Formplayer's database details are in its file. Can you confirm that you can connect to Postgres as the user configured in there, that the database exists and has tables?

In fact, maybe copy and paste the contents of that file here, and I'll see whether I can spot anything unusual.

Regarding making CommCare HQ work without SSL, I don't think that is an option that Dimagi would spend effort on. CommCare HQ uses self-signed certificates if you don't use LetsEncrypt SSL certificates. They aren't great, but at least traffic isn't in plaintext. I understand that you are using a VPN (even for mobile workers?) but I think it would be less effort if you could find a way to install SSL certificates, if not automatically, then perhaps manually, or just continue with the self-signed certificates.

I hope that helps,


Hi Norman,

I've checked and I was able to connect to database with commcarehq user. The database exist and it has tables inside. Please find the following pics:

P.S No worries about the passwords. Its test environment and once all configuration is done, they will be renewed.

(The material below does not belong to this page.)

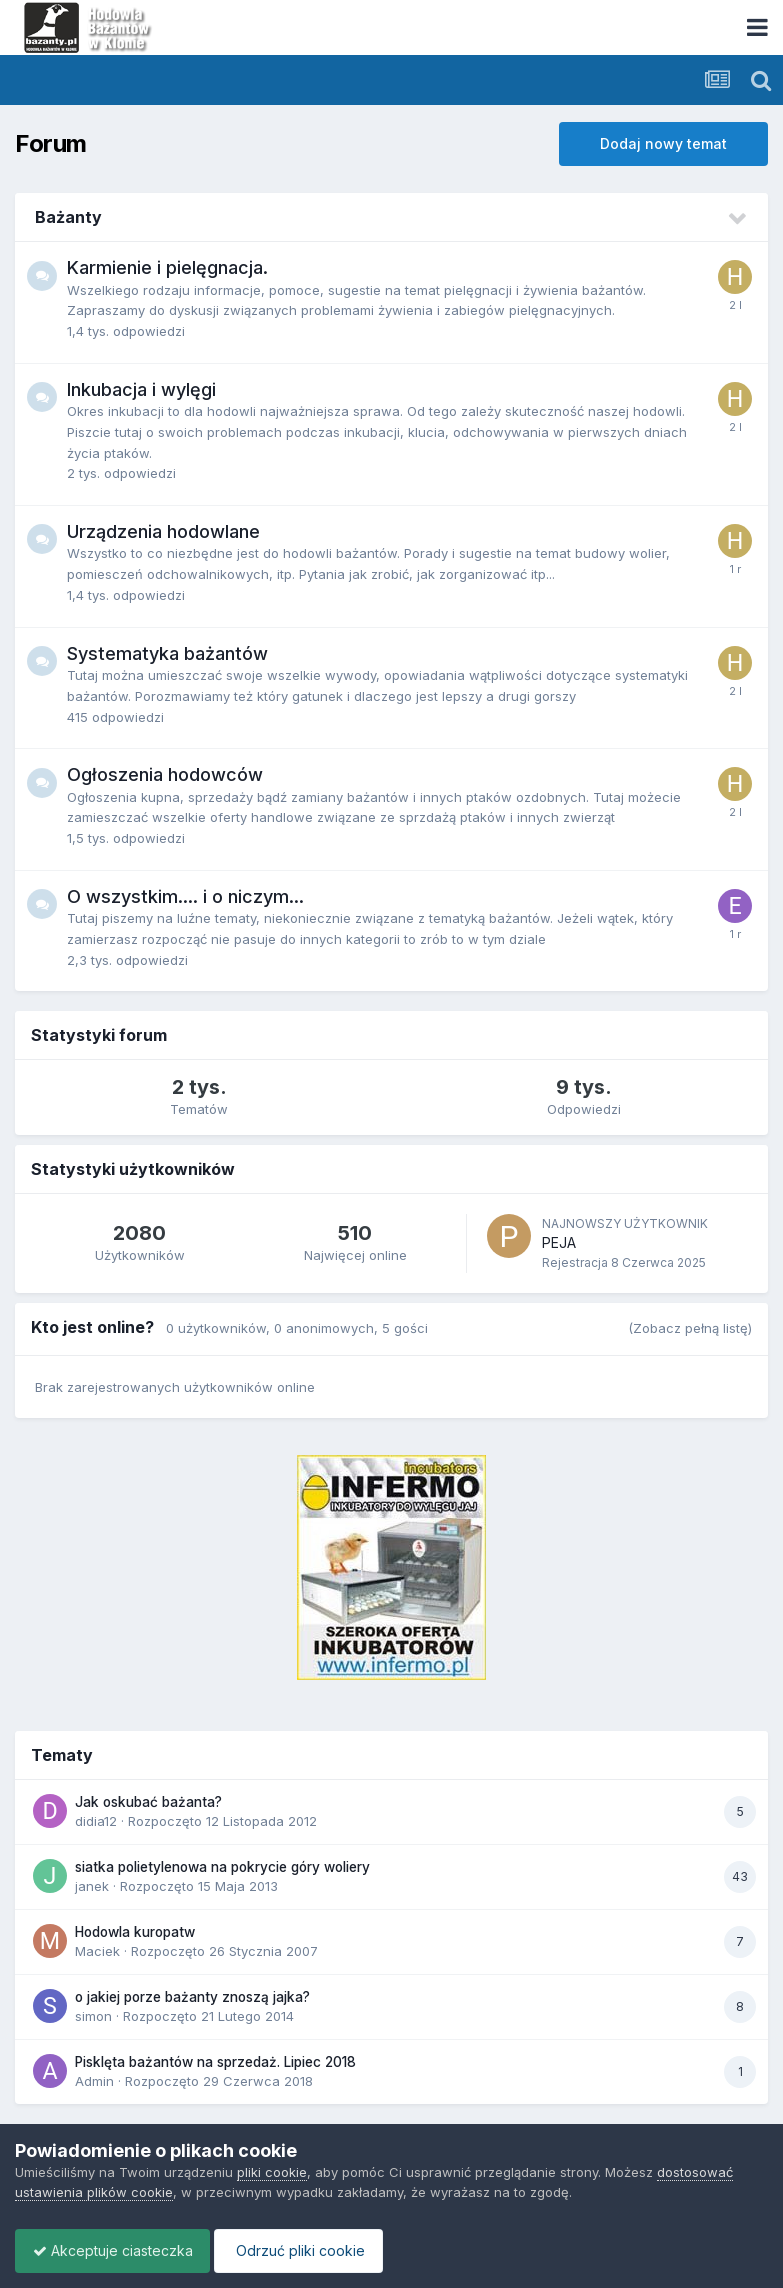  I want to click on janek, so click(92, 1886).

Regarding my Question 2: I got the part that CommCare is using self signed certificate. Not issue with that, the issue is that if you want to use an app to be installed in phone, it will not happen. The certificate is not recognized, obviously because its self signed. So, I wanted to avoid it and be able to install the apps on the phones. I also don't have DNS name for the instance, as I said its in test environment, so I want it to be able to work with IP Address only, if its possible.

Hi @daler

Regarding the 403 you're seeing, please make sure that your commcarehq.formplayerAuthKey in file and FORMPLAYER_INTERNAL_AUTH_KEY in file on CommCareHQ's side matches.

Hi Chris,

I confirm both are the same and the FORMPLAYER_INTERNAL_AUTH_KEY match. Any other idea what could cause it?


Hmm, is Formplayer running on the same machine as CommCareHQ? If not, maybe just double-check your firewall settings on the machine that runs CommCareHQ.

Yes, Its running on the same machine. In fact, when I have this errors I also checked the formplayer logs. There are no errors.

I feel like requests doesn't get to formplayer at all and there are some middleware system that is blocking it. Do you know what is the route and how the request to formplayer happens from the rest of commcarehq app.

As you saw maybe from previous pictures I shared, Im able to create an application, add questions, save questions. But than I have an issue with formplayer.

The only thing I can think of is nginx (it routes that request to formplayer), but I'm not convinced it's the culprit. Might be good to check in its logs for anything suspicious though.

I wonder if this is not releated to the SSL certificate (or the lack thereof). Is my understanding correct that you don't have certificates?

Yes, it has the default self signed certificate only. I don't know if you can count it towards not having a certificate or its counted?